This package implements A-Spline regression, an adaptive procedure for fitting splines with automatic selection of the knots. One-dimentional B-Splines of any non-negative degree can be fitted. This method uses a penalization approach to compensate overfitting. The penalty is proportional to the number of knots used to support the regression spline. Consequently, the fitted splines will have knots only where necessary and the fitted model is sparser than comparable penalized spline regressions (for instance, P-splines).

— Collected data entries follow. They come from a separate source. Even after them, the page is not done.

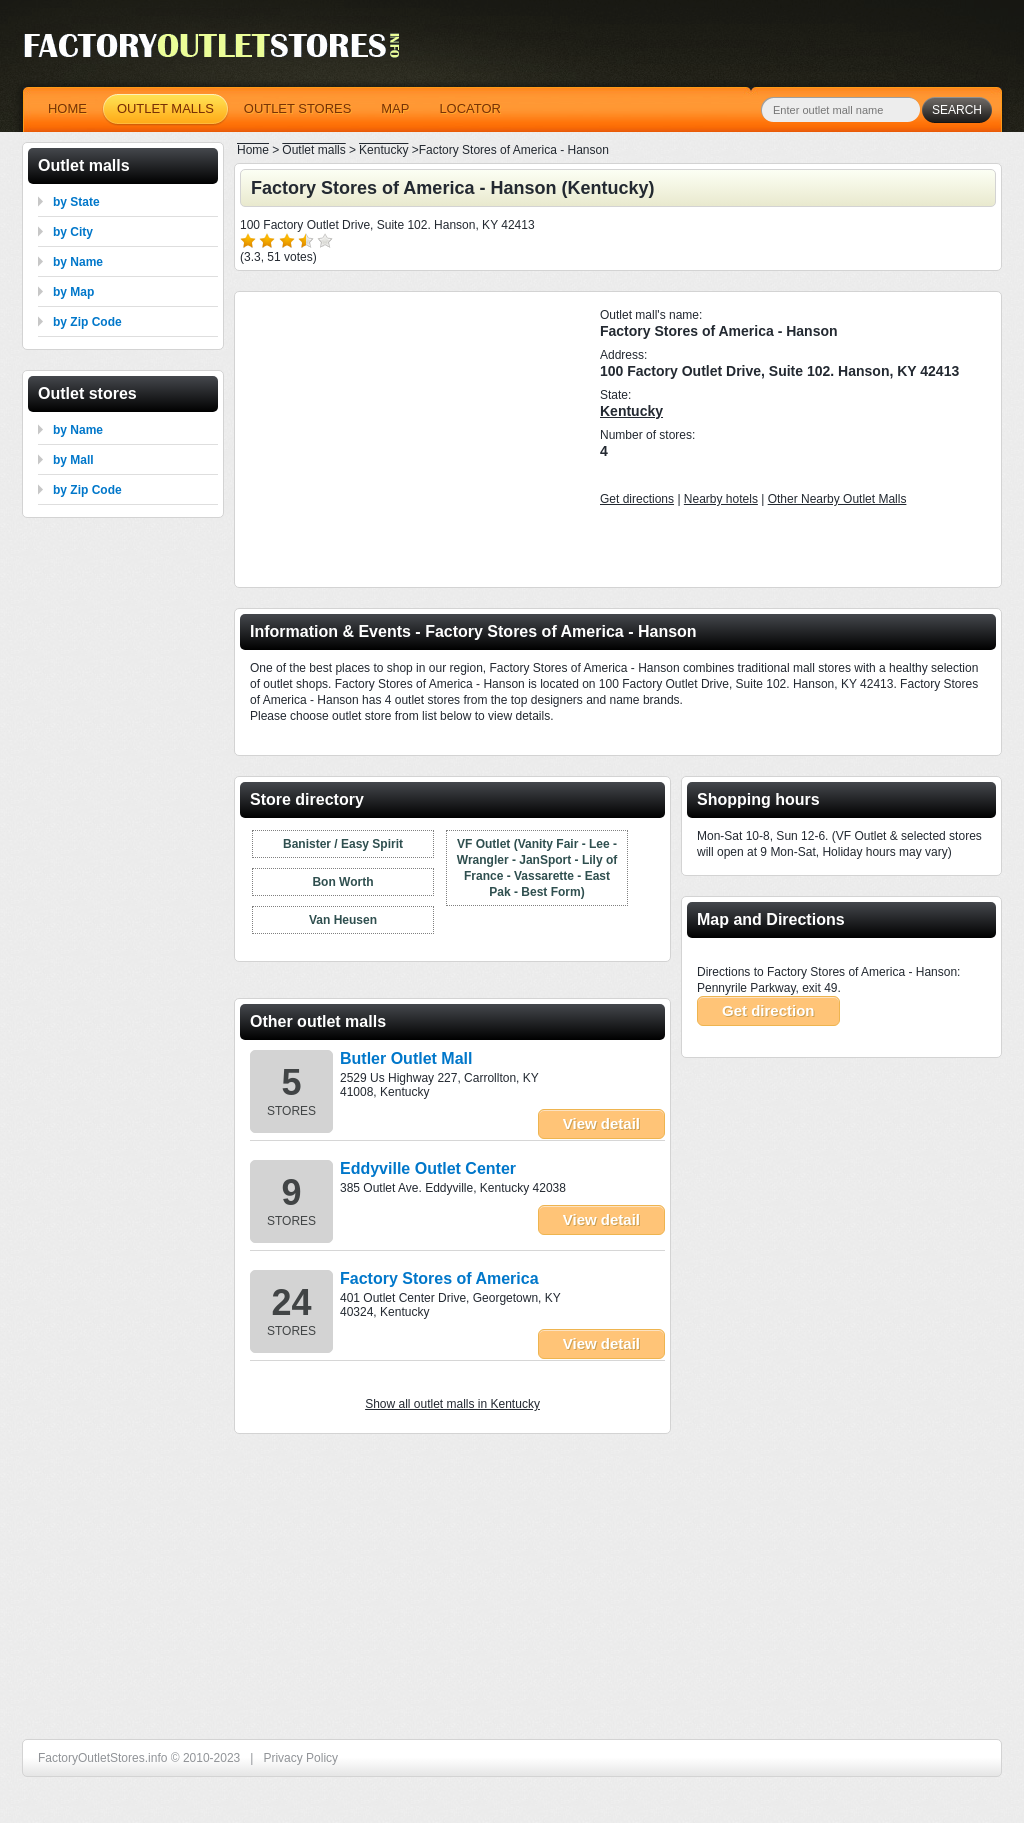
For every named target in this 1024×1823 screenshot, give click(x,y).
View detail (601, 1123)
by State (76, 202)
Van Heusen (343, 920)
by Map (73, 292)
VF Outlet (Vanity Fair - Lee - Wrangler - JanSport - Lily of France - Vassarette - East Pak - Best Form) (537, 868)
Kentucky (631, 411)
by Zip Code (87, 322)
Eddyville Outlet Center (428, 1168)
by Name (78, 262)
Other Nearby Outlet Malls (837, 499)
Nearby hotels (721, 499)
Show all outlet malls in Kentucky (452, 1404)
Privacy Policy (300, 1758)
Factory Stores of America (439, 1278)
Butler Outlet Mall (406, 1058)
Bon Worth (342, 882)
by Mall (73, 460)
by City (73, 232)
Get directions (637, 499)
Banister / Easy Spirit (343, 844)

Below is an illustration of the A-spline procedure using the data helmet. The thick line represents the fitted spline. The thin line represents the B-spline basis decomposition of the fitted curve.
library(aspline)
library(tidyverse)
library(splines2)
data(helmet)
x <- helmet$x
y <- helmet$y
k <- 40
knots <- seq(min(x), max(x), length = k + 2)[-c(1, k + 2)]
pen <- 10 ^ seq(-4, 4, 0.25)
x_seq <- seq(min(x), max(x), length = 1000)
aridge <- aridge_solver(x, y, knots, pen)
a_fit <- lm(y ~ bSpline(x, knots = aridge$knots_sel[[which.min(aridge$ebic)]]))
X_seq <- bSpline(x_seq, knots = aridge$knots_sel[[which.min(aridge$ebic)]], intercept = TRUE)
a_basis <- (X_seq %*% diag(coef(a_fit))) %>%
as.data.frame() %>%
mutate(x = x_seq) %>%
reshape2::melt(id.vars = "x", variable.name = "spline_n", value.name = "y") %>%
as_tibble() %>%
filter(y != 0)
a_predict <- data_frame(x = x_seq, pred = predict(a_fit, data.frame(x = x_seq)))
ggplot() +
geom_point(data = helmet, aes(x, y), shape = 1) +
geom_line(data = a_predict, aes(x, pred), size = 0.5) +
geom_line(data = a_basis, aes(x, y, group = spline_n), linetype = 1, size = 0.1) +
theme(legend.position = "none") +
ylab("") +
xlab("")
For the sake of comparision, we display here the estimated P-spline with the same data. The thin line also represent the B-spline basis decomposition.
p_fit <- mgcv::gam(y ~ s(x, bs = "ps", k = length(knots) + 3 + 1, m = c(3, 2)))
X <- bSpline(x_seq, knots = knots, intercept = TRUE)
p_basis <- (X %*% diag(coef(p_fit))) %>%
as.data.frame() %>%
mutate(x = x_seq) %>%
reshape2::melt(id.vars = "x", variable.name = "spline_n", value.name = "y") %>%
as_tibble() %>%
filter(y != 0)
p_predict <- data_frame(x = x_seq, pred = predict(p_fit, data.frame(x = x_seq)))
ggplot() +
geom_point(data = helmet, aes(x, y), shape = 1) +
geom_line(data = p_predict, aes(x, pred), size = 0.5) +
geom_line(data = p_basis, aes(x, y, group = spline_n), linetype = 1, size = 0.1) +
theme(legend.position = "none") +
ylab("") + xlab("")
The stricking difference between the two methods is that A-spline fits a far sparser model than P-Spline.